Depression does not know status, wealth, success, defeats, love, happiness, relationships, kids, wife, job, or family, nor does it care. Suicide is not a selfish act to the person committing it. Many times the depressed mind has literally convinced the person that they are doing everyone a favor by killing themselves: “They’re better off without me. I’m a burden. No one should be around me like this. I’m tired of hurting everyone, disappointing everyone. I can’t live up to everyone’s expectations.”
Many times there are warning signs, sometimes there are not. The biggest warning sign is if a person is talking about a desire to die – pay attention. Hopelessness is probably the biggest factor associated with suicide, simply because the person has mentally determined that their future is not going to get better and therefore, they are going to suffer this way for the rest of their life. Other signs of depression include sadness, withdrawal, isolation, anhedonia (lack of the ability to experience pleasure), sleep problems, excessive fatigue, feelings of worthlessness. Dangerous signs that may lead to suicide could be: increase in risk taking behaviors or impulsivity, drug and alcohol use, making suicidal threats or gestures, making a plan to include giving away possessions, obtaining the means to kill themselves, “coded” talk – speaking about when they are gone.

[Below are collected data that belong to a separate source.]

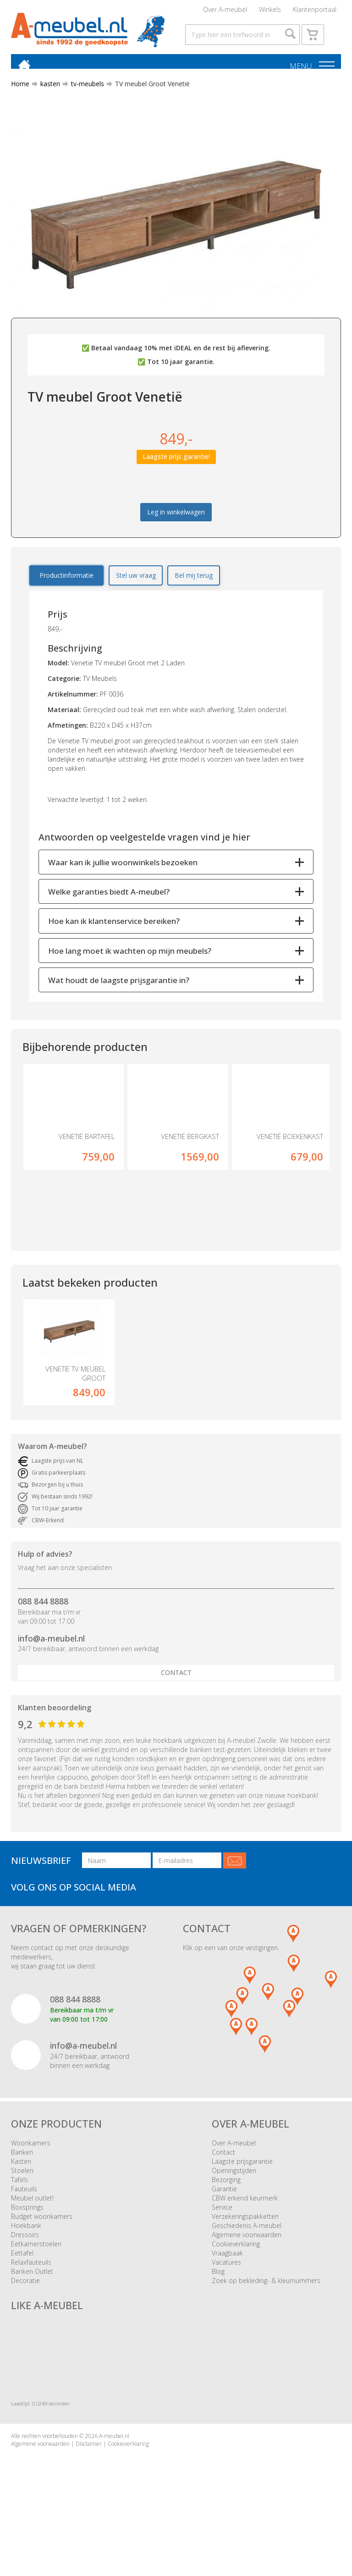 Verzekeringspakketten (245, 2250)
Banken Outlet (32, 2305)
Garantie (224, 2222)
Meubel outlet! (32, 2232)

For more information or for help call the Suicide Prevention Lifeline 800-273-TALK (suicidepreventionlifeline.org). You can also be assessed by a local psychologist or go inpatient at one of the numerous mental health facilities around Kansas City.
For some of us the only experience we have with suicide is from movies. Since it is getting close to Christmas you will see “It’s A Wonderful Life” on television somewhere. You will watch George Banks go through years of one defeat after another, slowly eating away at him, until he is standing on the bridge about to jump. Suddenly, Clarence shows up and spends the rest of the movie untangling George’s twisted, depressed mind until George finally understands how “rich” he truly is and, only then, can he clearly see what’s important in life.
I’m guessing that Mr. Harman was very much like George, unable to see how he affected the lives of those of us around him in such positive ways, how many people felt friendly toward him only to now feel the sense of loss and sadness. I’m wishing that Mr. Harman reached out for help. I’m wishing that Mr. Harman could have seen through the tangled web of lies depression weaves. I’m wishing that Mr. Harman could have recognized that it truly is a wonderful life. I’m wishing that Clarence would have shown up. Many blessings to Mr. Harman’s family and friends.